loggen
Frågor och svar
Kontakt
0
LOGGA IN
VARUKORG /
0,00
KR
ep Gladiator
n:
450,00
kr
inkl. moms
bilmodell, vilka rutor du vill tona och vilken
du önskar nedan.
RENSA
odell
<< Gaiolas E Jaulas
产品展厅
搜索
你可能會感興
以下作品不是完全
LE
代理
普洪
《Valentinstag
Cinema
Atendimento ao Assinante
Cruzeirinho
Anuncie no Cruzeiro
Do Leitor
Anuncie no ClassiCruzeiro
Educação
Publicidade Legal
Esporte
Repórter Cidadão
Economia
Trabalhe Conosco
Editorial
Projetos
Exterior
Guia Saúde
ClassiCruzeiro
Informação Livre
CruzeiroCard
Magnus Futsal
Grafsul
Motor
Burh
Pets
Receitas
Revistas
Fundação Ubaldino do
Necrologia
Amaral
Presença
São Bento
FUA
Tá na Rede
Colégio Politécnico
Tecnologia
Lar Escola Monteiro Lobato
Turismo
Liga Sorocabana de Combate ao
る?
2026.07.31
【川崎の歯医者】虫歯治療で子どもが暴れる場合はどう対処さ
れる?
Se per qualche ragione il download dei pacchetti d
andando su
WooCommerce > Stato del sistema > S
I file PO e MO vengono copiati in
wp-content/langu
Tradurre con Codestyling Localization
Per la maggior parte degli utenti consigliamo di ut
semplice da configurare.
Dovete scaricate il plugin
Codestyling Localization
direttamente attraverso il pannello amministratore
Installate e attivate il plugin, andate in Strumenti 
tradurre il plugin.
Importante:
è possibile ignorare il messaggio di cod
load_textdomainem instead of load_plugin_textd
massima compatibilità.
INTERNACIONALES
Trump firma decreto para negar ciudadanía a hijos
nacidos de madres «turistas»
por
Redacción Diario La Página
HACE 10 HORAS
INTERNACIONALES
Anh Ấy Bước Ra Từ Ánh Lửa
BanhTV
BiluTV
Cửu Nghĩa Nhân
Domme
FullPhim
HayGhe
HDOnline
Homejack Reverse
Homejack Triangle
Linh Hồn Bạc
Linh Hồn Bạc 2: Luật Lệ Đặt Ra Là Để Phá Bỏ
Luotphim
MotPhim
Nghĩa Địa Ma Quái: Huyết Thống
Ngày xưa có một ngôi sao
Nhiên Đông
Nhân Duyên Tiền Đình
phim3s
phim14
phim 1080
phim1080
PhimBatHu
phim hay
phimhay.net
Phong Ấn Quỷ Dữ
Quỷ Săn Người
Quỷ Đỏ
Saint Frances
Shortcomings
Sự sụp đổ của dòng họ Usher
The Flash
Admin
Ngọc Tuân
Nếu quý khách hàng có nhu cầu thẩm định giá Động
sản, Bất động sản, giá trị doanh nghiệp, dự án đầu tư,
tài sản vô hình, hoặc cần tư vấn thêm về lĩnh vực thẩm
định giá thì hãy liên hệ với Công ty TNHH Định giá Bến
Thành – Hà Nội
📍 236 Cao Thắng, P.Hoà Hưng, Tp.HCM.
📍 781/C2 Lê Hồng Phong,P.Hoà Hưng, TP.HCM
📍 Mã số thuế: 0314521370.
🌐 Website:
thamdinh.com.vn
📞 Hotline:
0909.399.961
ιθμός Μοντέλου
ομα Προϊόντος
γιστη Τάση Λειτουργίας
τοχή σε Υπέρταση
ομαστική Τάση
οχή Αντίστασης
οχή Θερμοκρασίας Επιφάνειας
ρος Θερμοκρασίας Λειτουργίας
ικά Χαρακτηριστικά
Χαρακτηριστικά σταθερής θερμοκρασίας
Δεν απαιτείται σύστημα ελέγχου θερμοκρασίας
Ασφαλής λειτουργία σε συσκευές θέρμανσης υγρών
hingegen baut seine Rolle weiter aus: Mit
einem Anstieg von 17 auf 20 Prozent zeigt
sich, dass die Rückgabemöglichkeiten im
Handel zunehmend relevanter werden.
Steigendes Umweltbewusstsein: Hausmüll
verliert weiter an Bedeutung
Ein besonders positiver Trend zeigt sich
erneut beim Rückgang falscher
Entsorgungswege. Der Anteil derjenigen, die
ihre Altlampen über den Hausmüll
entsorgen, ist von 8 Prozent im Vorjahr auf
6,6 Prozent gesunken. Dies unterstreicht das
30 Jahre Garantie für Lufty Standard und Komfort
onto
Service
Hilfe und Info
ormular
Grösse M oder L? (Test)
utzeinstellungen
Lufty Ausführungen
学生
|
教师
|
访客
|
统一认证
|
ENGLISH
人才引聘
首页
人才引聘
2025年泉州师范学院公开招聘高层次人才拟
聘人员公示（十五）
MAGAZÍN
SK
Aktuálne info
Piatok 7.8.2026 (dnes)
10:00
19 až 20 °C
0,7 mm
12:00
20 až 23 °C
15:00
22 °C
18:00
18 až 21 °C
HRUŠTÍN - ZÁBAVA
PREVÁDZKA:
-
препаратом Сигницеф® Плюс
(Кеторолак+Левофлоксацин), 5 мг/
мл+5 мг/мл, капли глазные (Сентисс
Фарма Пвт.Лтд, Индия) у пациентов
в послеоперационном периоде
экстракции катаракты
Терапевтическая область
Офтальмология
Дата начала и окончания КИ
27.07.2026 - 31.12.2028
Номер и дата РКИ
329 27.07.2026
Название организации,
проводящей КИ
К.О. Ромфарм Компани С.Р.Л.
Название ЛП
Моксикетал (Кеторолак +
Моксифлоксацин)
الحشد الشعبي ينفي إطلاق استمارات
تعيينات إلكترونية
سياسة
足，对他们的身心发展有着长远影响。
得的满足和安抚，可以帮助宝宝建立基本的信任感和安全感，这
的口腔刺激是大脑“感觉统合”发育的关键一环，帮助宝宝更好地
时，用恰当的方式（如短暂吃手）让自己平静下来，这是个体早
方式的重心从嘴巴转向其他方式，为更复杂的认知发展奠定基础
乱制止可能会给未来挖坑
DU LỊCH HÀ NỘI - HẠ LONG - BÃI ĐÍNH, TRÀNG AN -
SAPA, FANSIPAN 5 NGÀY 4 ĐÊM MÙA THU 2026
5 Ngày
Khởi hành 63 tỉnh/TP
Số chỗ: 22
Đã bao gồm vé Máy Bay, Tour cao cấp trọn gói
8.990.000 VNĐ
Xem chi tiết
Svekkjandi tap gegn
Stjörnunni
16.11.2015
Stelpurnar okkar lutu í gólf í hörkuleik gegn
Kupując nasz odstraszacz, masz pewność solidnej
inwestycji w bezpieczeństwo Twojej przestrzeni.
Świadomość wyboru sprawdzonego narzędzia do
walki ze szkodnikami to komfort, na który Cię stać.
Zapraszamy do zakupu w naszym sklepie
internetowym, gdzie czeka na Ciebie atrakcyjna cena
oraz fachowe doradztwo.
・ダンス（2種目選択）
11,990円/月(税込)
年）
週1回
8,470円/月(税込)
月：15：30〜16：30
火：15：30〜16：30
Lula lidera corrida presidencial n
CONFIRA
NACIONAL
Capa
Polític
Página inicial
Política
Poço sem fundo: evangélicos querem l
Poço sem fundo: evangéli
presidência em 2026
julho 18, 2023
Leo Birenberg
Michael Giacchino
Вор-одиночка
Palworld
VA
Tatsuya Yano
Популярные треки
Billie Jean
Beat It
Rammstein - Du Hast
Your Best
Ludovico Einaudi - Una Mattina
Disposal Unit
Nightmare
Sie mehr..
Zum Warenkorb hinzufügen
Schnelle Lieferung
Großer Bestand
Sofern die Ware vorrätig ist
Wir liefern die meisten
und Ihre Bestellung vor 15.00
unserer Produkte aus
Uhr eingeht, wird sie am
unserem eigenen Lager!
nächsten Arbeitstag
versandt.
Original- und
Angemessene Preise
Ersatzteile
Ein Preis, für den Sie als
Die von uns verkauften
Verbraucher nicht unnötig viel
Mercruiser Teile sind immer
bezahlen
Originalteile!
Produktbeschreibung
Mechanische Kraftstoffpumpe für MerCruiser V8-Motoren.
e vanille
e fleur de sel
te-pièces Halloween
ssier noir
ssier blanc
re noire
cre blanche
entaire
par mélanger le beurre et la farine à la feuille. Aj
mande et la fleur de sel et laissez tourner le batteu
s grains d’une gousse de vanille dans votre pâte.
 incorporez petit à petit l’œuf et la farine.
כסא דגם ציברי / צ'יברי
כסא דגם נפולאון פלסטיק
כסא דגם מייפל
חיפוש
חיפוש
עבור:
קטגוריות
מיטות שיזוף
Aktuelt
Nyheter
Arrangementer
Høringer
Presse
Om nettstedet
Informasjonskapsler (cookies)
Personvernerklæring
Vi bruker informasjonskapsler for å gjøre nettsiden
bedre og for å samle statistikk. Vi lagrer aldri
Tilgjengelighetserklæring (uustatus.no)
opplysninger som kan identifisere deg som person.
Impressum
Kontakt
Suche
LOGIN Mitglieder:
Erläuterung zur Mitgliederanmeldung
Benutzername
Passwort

════════════════════

PROMPT: Using the material above, filter for lines holding "Λειτουργίας" and copy each one.

SOLVED EXERCISE:
γιστη Τάση Λειτουργίας
ρος Θερμοκρασίας Λειτουργίας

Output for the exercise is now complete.